» What the task requires
Read through the lines below for the string "button" and copy each one that has it.

Document understanding data:
==============================

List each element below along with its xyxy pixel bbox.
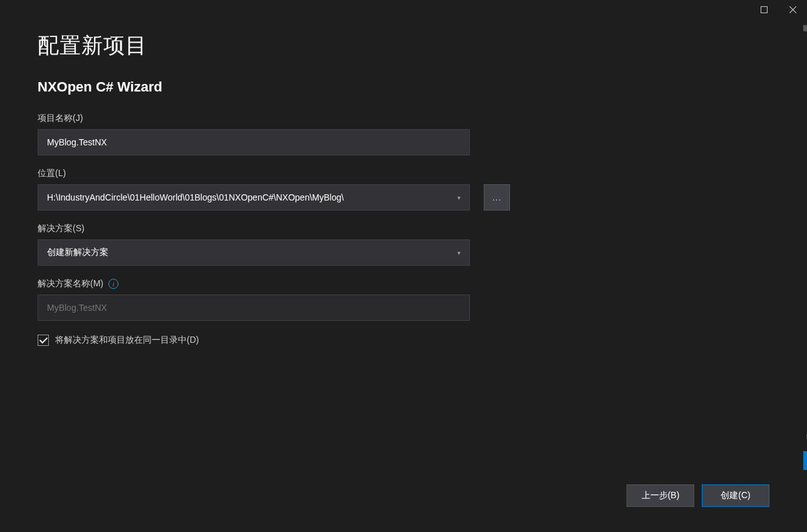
scroll-accent (803, 451, 807, 470)
location-combobox[interactable]: H:\IndustryAndCircle\01HelloWorld\01Blog… (38, 184, 470, 211)
solution-name-input (38, 295, 470, 321)
solution-name-label-text: 解决方案名称(M) (38, 278, 103, 289)
create-button[interactable]: 创建(C) (702, 484, 769, 507)
maximize-button[interactable] (749, 0, 778, 19)
wizard-subtitle: NXOpen C# Wizard (38, 79, 769, 95)
project-name-label: 项目名称(J) (38, 113, 769, 124)
browse-button[interactable]: ... (484, 184, 510, 211)
location-label: 位置(L) (38, 168, 769, 179)
same-directory-row: 将解决方案和项目放在同一目录中(D) (38, 335, 769, 346)
chevron-down-icon: ▾ (457, 194, 461, 201)
solution-combobox[interactable]: 创建新解决方案 ▾ (38, 239, 470, 266)
close-icon (789, 6, 796, 13)
location-group: 位置(L) H:\IndustryAndCircle\01HelloWorld\… (38, 168, 769, 211)
solution-value: 创建新解决方案 (47, 247, 108, 258)
back-button[interactable]: 上一步(B) (627, 484, 694, 507)
info-icon[interactable]: i (108, 279, 118, 289)
solution-label: 解决方案(S) (38, 223, 769, 234)
titlebar (0, 0, 807, 19)
solution-group: 解决方案(S) 创建新解决方案 ▾ (38, 223, 769, 266)
solution-name-group: 解决方案名称(M) i (38, 278, 769, 321)
project-name-input[interactable] (38, 129, 470, 155)
scroll-marker (803, 25, 807, 31)
project-name-group: 项目名称(J) (38, 113, 769, 155)
solution-name-label: 解决方案名称(M) i (38, 278, 769, 289)
same-directory-label: 将解决方案和项目放在同一目录中(D) (55, 335, 199, 346)
dialog-footer: 上一步(B) 创建(C) (627, 484, 769, 507)
close-button[interactable] (778, 0, 807, 19)
chevron-down-icon: ▾ (457, 249, 461, 256)
location-value: H:\IndustryAndCircle\01HelloWorld\01Blog… (47, 192, 344, 202)
dialog-content: 配置新项目 NXOpen C# Wizard 项目名称(J) 位置(L) H:\… (0, 19, 807, 346)
maximize-icon (761, 6, 768, 13)
svg-rect-0 (761, 6, 767, 13)
page-title: 配置新项目 (38, 31, 769, 60)
same-directory-checkbox[interactable] (38, 335, 49, 346)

==============================

» Answer to this task
create-button[interactable]: 创建(C) (702, 484, 769, 507)
maximize-button[interactable] (749, 0, 778, 19)
browse-button[interactable]: ... (484, 184, 510, 211)
back-button[interactable]: 上一步(B) (627, 484, 694, 507)
close-button[interactable] (778, 0, 807, 19)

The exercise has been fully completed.